Sadly, however, as Francois de La Rochefoucauld said, “Hypocrisy is the tribute that vice pays to virtue.’’ History is replete with wars fought for the basest of motives but cloaked in religiosity. American fundamentalism’s culture wars are no different. At their core, the hatreds and ambition of the so-called religious right align with those of their more secular comrades. Theirs is the anger of those who have thrown their lot in with the ideas and hegemony of the plutocracy. In so doing, they have turned their backs on the rest of their brothers and sisters, and indulged in an orgy of blaming and demonizing them. Their religious touchstone, however “sincere,’’ is self-delusionary fraud.

However, many of the religious and secular voices appropriately critical of what drives “Trump Christians’’ risk falling prey to a certain smugness themselves. The reliance of many such voices on the so-called resistance of the Democratic Party to Trump is badly misplaced. In a house falling down around us, the Democrats have nothing on offer but an empty politics of “diversity’’ and “identity politics’’ for the actual or wannabe upwardly mobile.

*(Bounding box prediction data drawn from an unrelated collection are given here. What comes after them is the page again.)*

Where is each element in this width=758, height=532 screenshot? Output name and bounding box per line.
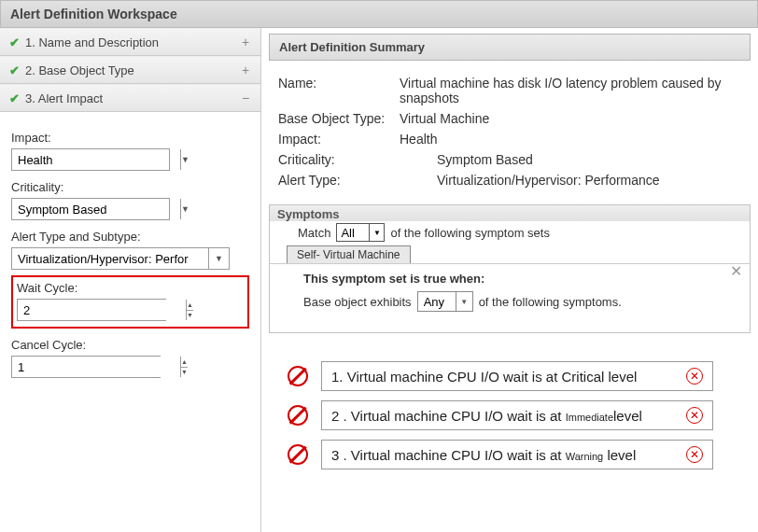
match-input[interactable] xyxy=(337,226,369,240)
wait-cycle-spinner[interactable]: ▲ ▼ xyxy=(17,299,166,321)
symptom-level: Warning xyxy=(566,451,604,462)
symptom-set-title: This symptom set is true when: xyxy=(303,272,738,286)
expand-icon[interactable]: + xyxy=(240,35,251,49)
check-icon: ✔ xyxy=(9,63,20,77)
step-alert-impact[interactable]: ✔ 3. Alert Impact − xyxy=(0,84,260,112)
workspace-title: Alert Definition Workspace xyxy=(0,0,758,28)
cancel-cycle-label: Cancel Cycle: xyxy=(11,338,249,352)
summary-atype-key: Alert Type: xyxy=(278,173,437,188)
summary-name-value: Virtual machine has disk I/O latency pro… xyxy=(400,76,741,105)
delete-icon[interactable]: ✕ xyxy=(686,446,703,463)
symptom-post: level xyxy=(613,408,642,424)
symptoms-header: Symptoms xyxy=(270,205,750,221)
left-panel: ✔ 1. Name and Description + ✔ 2. Base Ob… xyxy=(0,28,261,532)
step-label: 1. Name and Description xyxy=(25,35,159,49)
any-input[interactable] xyxy=(418,295,456,309)
step-label: 2. Base Object Type xyxy=(25,63,134,77)
step-label: 3. Alert Impact xyxy=(25,91,103,105)
symptom-box: 2 . Virtual machine CPU I/O wait is at I… xyxy=(321,400,713,430)
summary-impact-value: Health xyxy=(400,132,741,147)
match-select[interactable]: ▼ xyxy=(336,223,385,242)
cancel-cycle-input[interactable] xyxy=(12,357,180,377)
prohibited-icon xyxy=(288,366,308,386)
criticality-select[interactable]: ▼ xyxy=(11,198,170,220)
tab-self-virtual-machine[interactable]: Self- Virtual Machine xyxy=(287,245,411,263)
symptom-box: 1. Virtual machine CPU I/O wait is at Cr… xyxy=(321,361,713,391)
wait-cycle-label: Wait Cycle: xyxy=(17,281,244,295)
list-item: 1. Virtual machine CPU I/O wait is at Cr… xyxy=(288,361,751,391)
criticality-input[interactable] xyxy=(12,199,180,219)
symptom-num: 1. xyxy=(331,369,344,385)
summary-bot-key: Base Object Type: xyxy=(278,111,400,126)
symptom-list: 1. Virtual machine CPU I/O wait is at Cr… xyxy=(269,352,751,479)
match-suffix: of the following symptom sets xyxy=(390,226,550,240)
list-item: 3 . Virtual machine CPU I/O wait is at W… xyxy=(288,440,751,469)
chevron-down-icon[interactable]: ▼ xyxy=(208,248,229,269)
symptom-set-body: ✕ This symptom set is true when: Base ob… xyxy=(270,263,750,319)
any-select[interactable]: ▼ xyxy=(417,291,473,312)
symptom-post: level xyxy=(603,447,636,463)
base-line-post: of the following symptoms. xyxy=(479,295,622,309)
check-icon: ✔ xyxy=(9,35,20,49)
chevron-down-icon[interactable]: ▼ xyxy=(456,292,472,311)
symptom-box: 3 . Virtual machine CPU I/O wait is at W… xyxy=(321,440,713,469)
symptom-pre: Virtual machine CPU I/O wait is at xyxy=(347,369,562,385)
summary-name-key: Name: xyxy=(278,76,400,105)
alert-impact-form: Impact: ▼ Criticality: ▼ Alert Type and … xyxy=(0,112,260,378)
symptom-level: Critical xyxy=(562,369,605,385)
step-name-and-description[interactable]: ✔ 1. Name and Description + xyxy=(0,28,260,56)
impact-input[interactable] xyxy=(12,149,180,170)
summary-bot-value: Virtual Machine xyxy=(400,111,741,126)
step-base-object-type[interactable]: ✔ 2. Base Object Type + xyxy=(0,56,260,84)
list-item: 2 . Virtual machine CPU I/O wait is at I… xyxy=(288,400,751,430)
collapse-icon[interactable]: − xyxy=(240,91,251,105)
spinner-down-icon[interactable]: ▼ xyxy=(181,368,188,378)
chevron-down-icon[interactable]: ▼ xyxy=(369,224,384,241)
symptoms-panel: Symptoms Match ▼ of the following sympto… xyxy=(269,204,751,333)
summary-impact-key: Impact: xyxy=(278,132,400,147)
summary-crit-key: Criticality: xyxy=(278,152,437,167)
right-panel: Alert Definition Summary Name: Virtual m… xyxy=(261,28,758,532)
close-icon[interactable]: ✕ xyxy=(730,262,742,280)
criticality-label: Criticality: xyxy=(11,180,249,194)
symptom-pre: Virtual machine CPU I/O wait is at xyxy=(351,408,562,424)
symptom-pre: Virtual machine CPU I/O wait is at xyxy=(351,447,566,463)
spinner-down-icon[interactable]: ▼ xyxy=(187,311,193,321)
wait-cycle-input[interactable] xyxy=(18,300,186,320)
check-icon: ✔ xyxy=(9,91,20,105)
spinner-up-icon[interactable]: ▲ xyxy=(181,357,188,368)
summary-atype-value: Virtualization/Hypervisor: Performance xyxy=(437,173,741,188)
wait-cycle-highlight: Wait Cycle: ▲ ▼ xyxy=(11,275,249,329)
delete-icon[interactable]: ✕ xyxy=(686,368,703,385)
base-line-pre: Base object exhibits xyxy=(303,295,412,309)
impact-select[interactable]: ▼ xyxy=(11,148,170,171)
chevron-down-icon[interactable]: ▼ xyxy=(180,149,190,170)
summary-body: Name: Virtual machine has disk I/O laten… xyxy=(269,61,751,199)
cancel-cycle-spinner[interactable]: ▲ ▼ xyxy=(11,356,161,378)
spinner-up-icon[interactable]: ▲ xyxy=(187,300,193,311)
summary-crit-value: Symptom Based xyxy=(437,152,741,167)
alert-type-select[interactable]: ▼ xyxy=(11,247,230,270)
chevron-down-icon[interactable]: ▼ xyxy=(180,199,190,219)
match-label: Match xyxy=(298,226,330,240)
summary-header: Alert Definition Summary xyxy=(269,34,751,61)
prohibited-icon xyxy=(288,405,308,426)
impact-label: Impact: xyxy=(11,131,249,145)
symptom-num: 3 . xyxy=(331,447,347,463)
symptom-post: level xyxy=(604,369,637,385)
alert-type-input[interactable] xyxy=(12,248,208,269)
delete-icon[interactable]: ✕ xyxy=(686,407,703,424)
symptom-level: Immediate xyxy=(566,412,613,423)
prohibited-icon xyxy=(288,444,308,465)
alert-type-label: Alert Type and Subtype: xyxy=(11,230,249,244)
symptom-num: 2 . xyxy=(331,408,347,424)
expand-icon[interactable]: + xyxy=(240,63,251,77)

Forty years of joint Democratic and GOP moves, of neoliberal economics and imperial warfare, have brought about this depraved new age. Neither could have done it without the other. Trump is merely the charlatan who capitalized on these endless betrayals to get himself elected, then self-servingly accelerated the parties’ existing billionaire-centric policies.

James Taff

Roslindale

The soullessness of a new machine

It is no longer newsworthy to identify phony Christianity in the Trumposphere. The core teaching of every major religious tradition, including Christianity, as well as every respected secular system of ethics, is some form of the golden rule — that if you want to be worthy of being treated as a human being, you have a duty, as a matter of morality and decency, to care for the needs of those who have insufficient resources. To deny or ignore this duty renders one human in little other than a biological sense.

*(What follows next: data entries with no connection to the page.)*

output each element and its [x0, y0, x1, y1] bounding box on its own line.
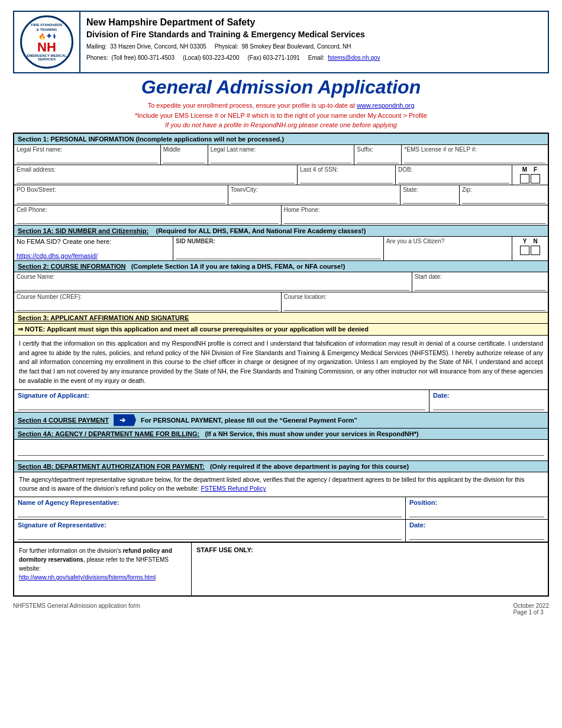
course-location-input[interactable] — [284, 301, 546, 311]
sig-rep-label: Signature of Representative: — [18, 521, 106, 529]
po-input[interactable] — [17, 194, 225, 204]
no-checkbox[interactable] — [531, 246, 540, 255]
cell-phone-cell: Cell Phone: — [14, 205, 282, 225]
female-checkbox[interactable] — [531, 174, 540, 183]
last4ssn-label: Last 4 of SSN: — [300, 166, 393, 173]
footer-left: NHFSTEMS General Admission application f… — [13, 603, 140, 616]
mf-cell: M F — [512, 165, 548, 185]
start-date-input[interactable] — [415, 281, 545, 291]
staff-use-only-label: STAFF USE ONLY: — [196, 546, 253, 553]
section4b-title: Section 4B: DEPARTMENT AUTHORIZATION FOR… — [18, 463, 205, 470]
course-number-label: Course Number (CREF): — [17, 294, 279, 300]
main-title: General Admission Application — [13, 76, 549, 98]
home-phone-cell: Home Phone: — [282, 205, 548, 225]
state-input[interactable] — [403, 194, 457, 204]
rep-date-input[interactable] — [409, 530, 544, 540]
course-location-cell: Course location: — [282, 292, 548, 312]
logo-badge-right: ⚕ — [53, 33, 56, 40]
section4a-title: Section 4A: AGENCY / DEPARTMENT NAME FOR… — [18, 430, 199, 437]
cell-phone-input[interactable] — [17, 214, 279, 224]
male-checkbox-item: M — [520, 166, 529, 183]
zip-input[interactable] — [462, 194, 545, 204]
town-cell: Town/City: — [228, 185, 400, 205]
zip-label: Zip: — [462, 186, 545, 193]
course-number-input[interactable] — [17, 301, 279, 311]
section3-title: Section 3: APPLICANT AFFIRMATION AND SIG… — [18, 314, 189, 321]
agency-rep-input[interactable] — [18, 508, 402, 517]
payment-note: For PERSONAL PAYMENT, please fill out th… — [141, 417, 357, 424]
agency-rep-row: Name of Agency Representative: Position: — [14, 497, 548, 520]
sig-date-input[interactable] — [433, 401, 544, 410]
course-name-input[interactable] — [17, 281, 409, 291]
email-cell: Email address: — [14, 165, 298, 185]
ems-input[interactable] — [404, 154, 545, 163]
ems-label: *EMS License # or NELP #: — [404, 146, 545, 153]
section1a-content-row: No FEMA SID? Create one here: https://cd… — [14, 237, 548, 261]
sig-rep-input[interactable] — [18, 530, 402, 540]
logo-circle: FIRE STANDARDS& TRAINING 🔥 ✚ ⚕ NH EMERGE… — [20, 15, 73, 69]
email-label: Email address: — [17, 166, 295, 173]
fema-link[interactable]: https://cdp.dhs.gov/femasid/ — [17, 252, 170, 259]
female-label: F — [534, 166, 537, 173]
section4-title: Section 4 COURSE PAYMENT — [18, 417, 109, 424]
legal-first-input[interactable] — [17, 154, 158, 163]
email-input[interactable] — [17, 174, 295, 183]
sig-applicant-input[interactable] — [18, 401, 425, 410]
section2-title: Section 2: COURSE INFORMATION — [18, 263, 126, 270]
division-name: Division of Fire Standards and Training … — [86, 29, 542, 40]
position-input[interactable] — [409, 508, 544, 517]
town-input[interactable] — [231, 194, 398, 204]
auth-text: The agency/department representative sig… — [19, 476, 525, 492]
state-cell: State: — [400, 185, 460, 205]
logo-top-text: FIRE STANDARDS& TRAINING — [31, 23, 63, 31]
gender-checkboxes: M F — [520, 166, 540, 183]
header: FIRE STANDARDS& TRAINING 🔥 ✚ ⚕ NH EMERGE… — [13, 11, 549, 73]
dob-input[interactable] — [398, 174, 509, 183]
logo-area: FIRE STANDARDS& TRAINING 🔥 ✚ ⚕ NH EMERGE… — [14, 12, 79, 72]
staff-left-link[interactable]: http://www.nh.gov/safety/divisions/fstem… — [19, 574, 156, 581]
legal-last-input[interactable] — [211, 154, 352, 163]
subtitle-line1: To expedite your enrollment process, ens… — [13, 101, 549, 111]
section1a-subtitle: (Required for ALL DHS, FEMA, And Nationa… — [156, 227, 366, 234]
title-section: General Admission Application To expedit… — [13, 76, 549, 130]
home-phone-input[interactable] — [284, 214, 546, 224]
sig-date-cell: Date: — [429, 390, 548, 412]
cell-phone-label: Cell Phone: — [17, 207, 279, 213]
section2-subtitle: (Complete Section 1A if you are taking a… — [131, 263, 345, 270]
staff-row: For further information on the division’… — [14, 542, 548, 595]
ems-cell: *EMS License # or NELP #: — [402, 145, 548, 165]
section4-header: Section 4 COURSE PAYMENT ➔ For PERSONAL … — [14, 413, 548, 429]
local: (Local) 603-223-4200 — [183, 54, 240, 61]
physical-label: Physical: — [215, 43, 238, 50]
po-cell: PO Box/Street: — [14, 185, 228, 205]
suffix-input[interactable] — [357, 154, 399, 163]
billing-agency-input[interactable] — [18, 446, 544, 456]
section2-header: Section 2: COURSE INFORMATION (Complete … — [14, 261, 548, 272]
logo-bottom-text: EMERGENCY MEDICALSERVICES — [27, 54, 67, 61]
form-outer: Section 1: PERSONAL INFORMATION (Incompl… — [13, 133, 549, 597]
sid-cell: SID NUMBER: — [173, 237, 384, 260]
middle-input[interactable] — [163, 154, 205, 163]
yn-cell: Y N — [512, 237, 548, 260]
course-name-row: Course Name: Start date: — [14, 272, 548, 292]
home-phone-label: Home Phone: — [284, 207, 546, 213]
signature-row: Signature of Applicant: Date: — [14, 390, 548, 413]
mailing-address: 33 Hazen Drive, Concord, NH 03305 — [110, 43, 206, 50]
last4ssn-input[interactable] — [300, 174, 393, 183]
start-date-cell: Start date: — [412, 272, 548, 292]
refund-link[interactable]: FSTEMS Refund Policy — [201, 485, 266, 492]
course-number-row: Course Number (CREF): Course location: — [14, 292, 548, 313]
sig-applicant-cell: Signature of Applicant: — [14, 390, 429, 412]
respond-nh-link[interactable]: www.respondnh.org — [357, 102, 414, 109]
payment-arrow: ➔ — [114, 414, 136, 426]
mailing-label: Mailing: — [86, 43, 106, 50]
footer-date: October 2022 — [513, 603, 549, 609]
yes-checkbox[interactable] — [520, 246, 529, 255]
male-checkbox[interactable] — [520, 174, 529, 183]
phones-label: Phones: — [86, 54, 108, 61]
sid-input[interactable] — [176, 246, 381, 259]
citizen-checkboxes: Y N — [520, 238, 540, 255]
sid-label: SID NUMBER: — [176, 238, 381, 244]
dob-cell: DOB: — [396, 165, 512, 185]
start-date-label: Start date: — [415, 273, 545, 280]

The only recognized exception to this duty is self-preservation. Donald Trump cynically appeals to a self-preservation instinct, and incites his base to believe that malevolent factions are trying to harm America. Muslims, the LGBQT community, immigrants, and athletes who kneel during the national anthem, not to mention members of his own administration, are just a few of Trump’s betes noir du jour. The belief that such people, by virtue of their identity, are intent on harming America is baseless paranoia, and it betokens willful ignorance or disordered thought processes, both by Trump and those who are taken in by him.

The intelligent and charitable person, Christian or otherwise, knows that social problems in America are such that they can only be meaningfully addressed by large institutions. Businesses have no inclination to solve social problems; indeed their self-interest is often a contributing factor to the underlying problems. Only government has the resources and power to enforce equal access to education, fair compensation for labor, equitable civil rights for all Americans, affordable health care, environmental cleanliness and safety, and other prosocial objectives.

When those who oppose government action in such areas are in control, we have nothing to fear from the rise of artificially intelligent machines, since soulless and inhuman automatons are already running things.